An ongoing dialogue on HIV/AIDS, infectious diseases,
November 8th, 2015
New HIV Treatment “ECF-TAF” is Really All About the “TAF” Part
HIV providers and patients recently got this news from the FDA:
The U.S. Food and Drug Administration today approved Genvoya (a fixed-dose combination tablet containing elvitegravir, cobicistat, emtricitabine, and tenofovir alafenamide) as a complete regimen for the treatment of HIV-1 infection in adults and pediatric patients 12 years of age and older.
(Disclosure: I have been involved with the clinical trials; you can read my full disclosures here. That involvement notwithstanding, some sort of comment seems appropriate — this is an HIV/ID blog, after all.)
The availability of elvitegravir, cobicistat, emtricitabine, and tenofovir alafenamide — hereafter abbreviated “ECF-TAF” — brings us the fifth one-pill-a-day treatment for HIV. Of course we already have something very similar, which is ECF-TDF, and hence the only thing new here is the TAF component.
So what does ECF-TAF bring us that we didn’t already have with ECF-TDF?
Based on multiple clinical studies, here are what I think are the proven differences between the two:
- Less effect on bone density. As initial therapy, TAF induces less bone loss than TDF — the former is comparable to NRTI-sparing strategies. Furthermore, in multiple clinical studies, switching from TDF to TAF improves bone density.

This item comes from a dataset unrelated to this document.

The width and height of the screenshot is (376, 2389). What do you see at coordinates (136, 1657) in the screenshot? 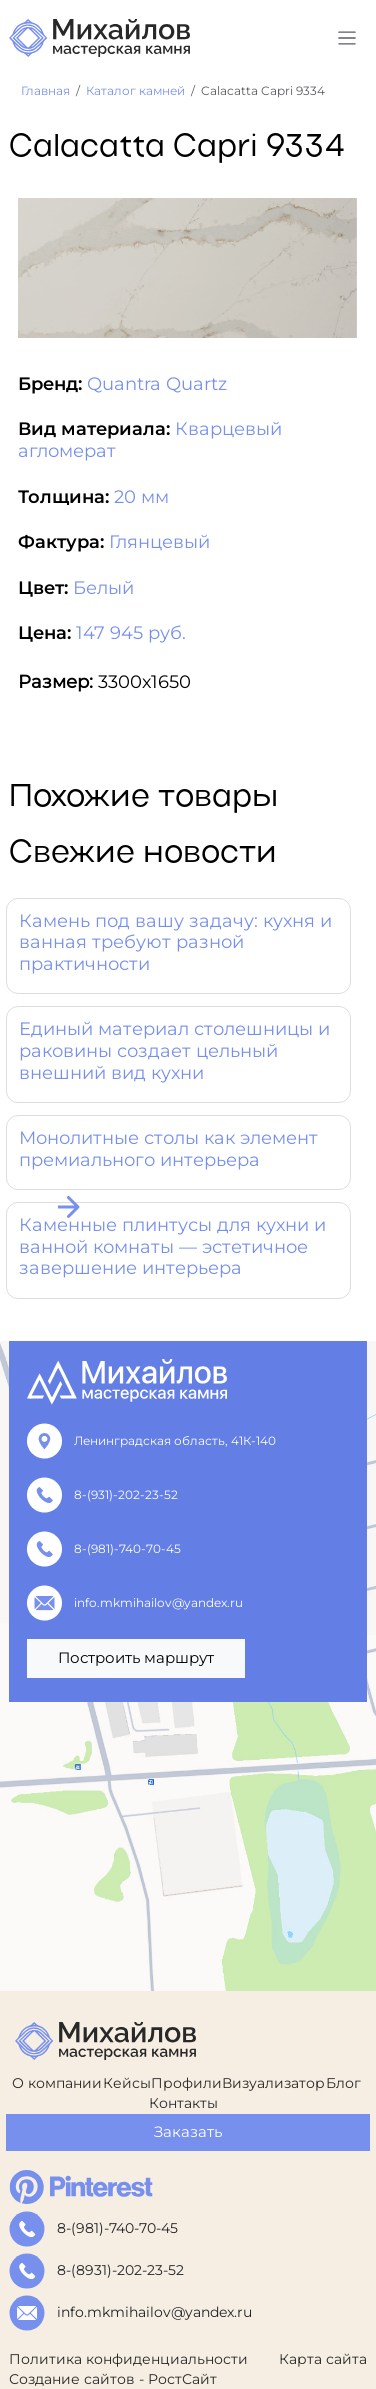
I see `Построить маршрут` at bounding box center [136, 1657].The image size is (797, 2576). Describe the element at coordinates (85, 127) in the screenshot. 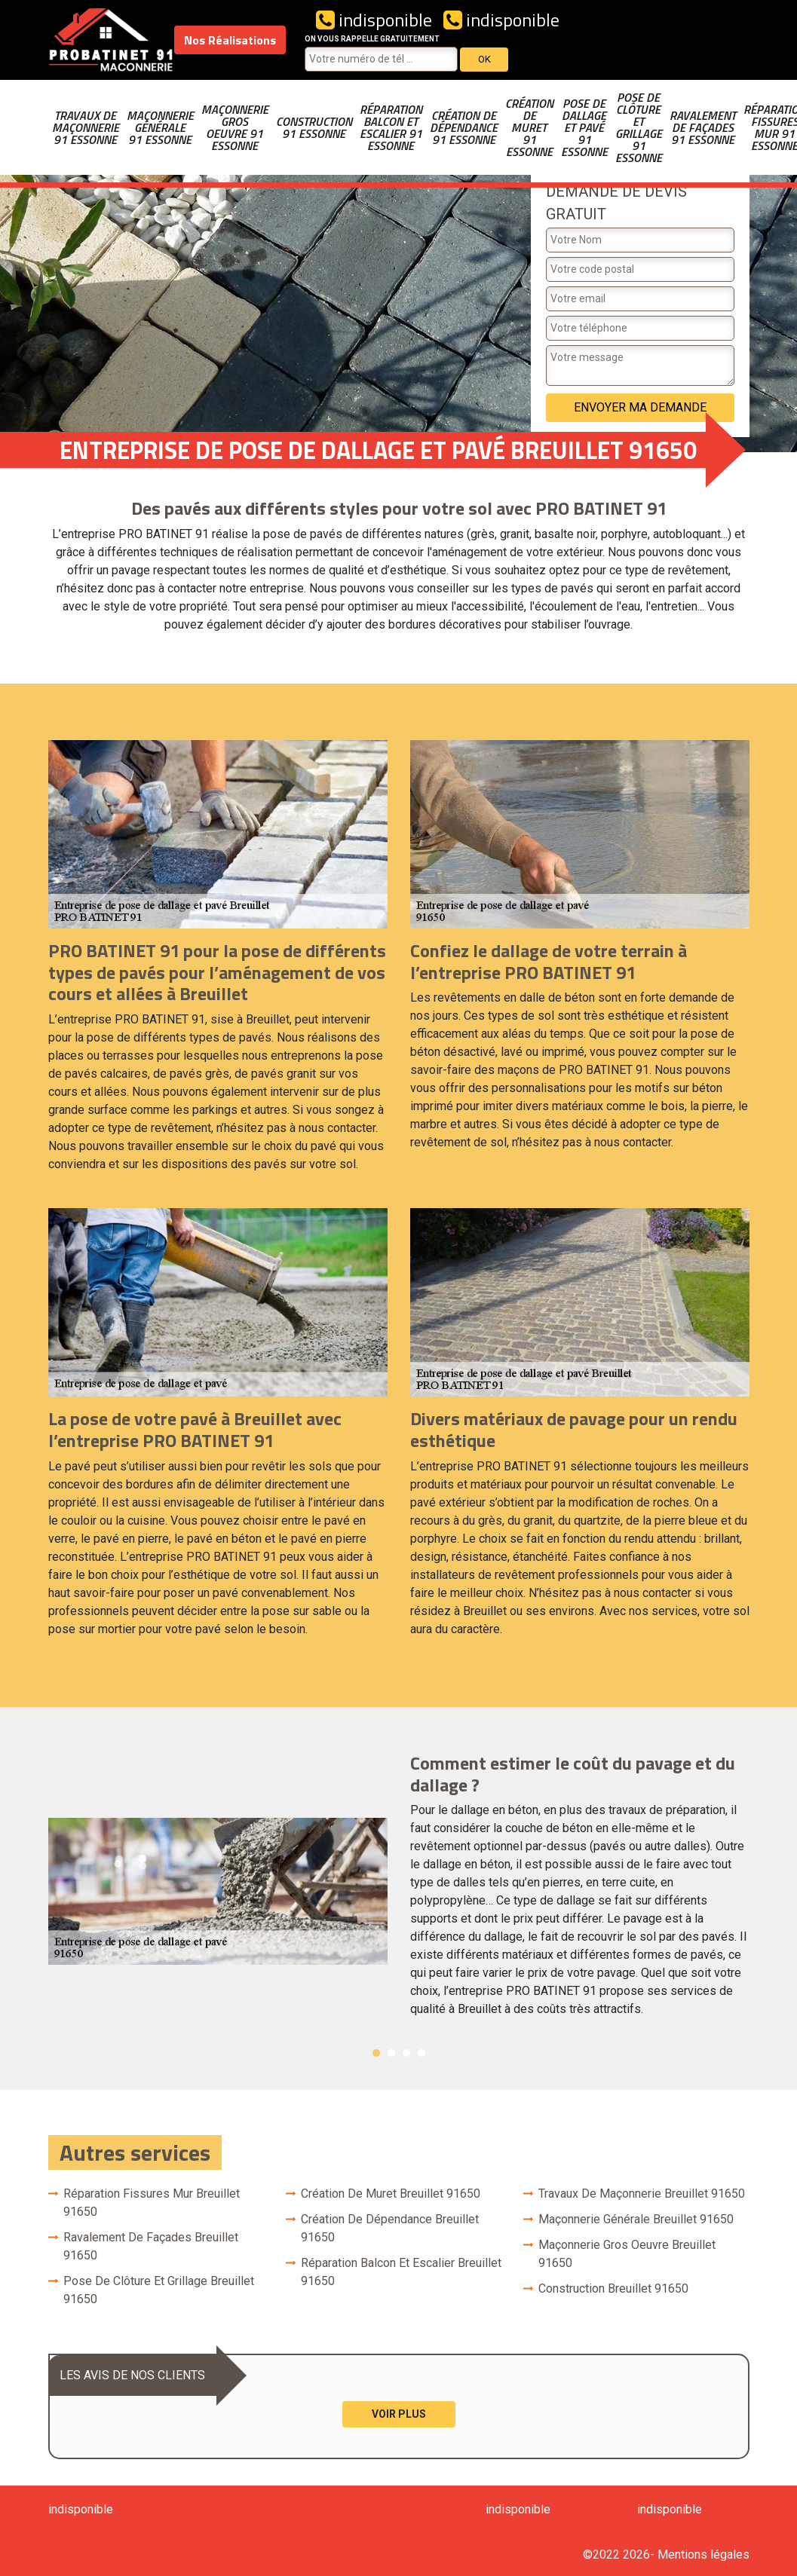

I see `Travaux de maçonnerie 91 Essonne` at that location.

- Decreased renal toxicity. In several trials involving over 3000 patients, no case of tenofovir-related renal toxicity has occurred in an ECF-TAF-treated patient. TAF’s effect on urinary proteins (a surrogate marker for renal effects) is also significantly less than TDF. One unknown is whether it can be safely given to a patient with a history of tenofovir-related renal toxicity; that question is under study. The regimen is approved for use in patients with estimated GFR down to 30 ml/min.
- A lower milligram dose. As part of ECF-TAF, the dose of TAF is only 10 mg, vs 300 mg for TDF. (When not given with cobicistat or ritonavir, the dose will be 25 mg.) A lower milligram dose means smaller pills and easier coformulations.
- A novel way to simplify complex regimens. As noted here, ECF-TAF can be combined with 800 mg of darunavir to make a two-pill treatment for some patients with multi-drug resistant virus. You couldn’t do this with ECF-TDF, at least not with confidence — it hadn’t been studied, and the three-way drug-drug interaction between cobicistat, darunavir, and elvitegravir gave me pause.
- Less lipid-lowering effect. Tenofovir lowers lipid levels (mechanism still unclear), and since TAF delivers 90% lower blood levels of tenofovir than TDF, there is less of this effect. This lower tenofovir exposure is mostly a good thing (see renal and bone above), but not here. I suspect this won’t be clinically relevant, but of course we don’t have enough follow-up data since the incidence of cardiovascular events in short-term clinical trials is so low.
And here’s what’s not different:
- Antiviral activity. Though in phase I studies TAF induced greater declines in HIV RNA than TDF, virologic outcomes (meaning failures and incident resistance) in studies comparing ECF-TAF with ECF-TDF have been similar.
- Drug-drug interactions. The “C” in both ECF-TAF and ECF-TDF stands for cobicistat, the ritonavir-like PK “booster” that is necessary for elivitegravir’s once-daily dosing. A cytochrome p450 inhibitor, cobicistat has numerous drug-drug interactions — watch those medication lists carefully! Note that a combination of TAF/FTC and 9883 — an unboosted integrase inhibitor, no cobicistat required — is in development.
- Subjective side effects. There’s no significant difference in the incidence of patient-reported side effects. In other words, if your patient didn’t tolerate ECF-TDF, there is little point in trying ECF-TAF. Good news is that both are very well tolerated, with extremely low discontinuation rates for adverse events.
- The price. Encouragingly, ECF-TAF is priced the same as ECF-TDF, a decision lauded by this group. However, integrase-inhibitor based regimens remain relatively expensive (average wholesale price around $30,000/year) compared to NNRTI-based therapies, though cheaper than those that include a boosted PI.
Overall, ECF-TAF is welcome new option for treatment, and to emphasize again it’s the TAF part that makes the (only) difference. Future TAF formulations will include TAF-FTC-rilpivirine and TAF-FTC (which will need at least one other active drug) — these are expected some time next year. TAF-FTC-9883 is further away.
Meanwhile, we can continue to ponder the mysteries of choosing a brand name for a drug — “Genvoya” sounds to me like a high-end coffee maker.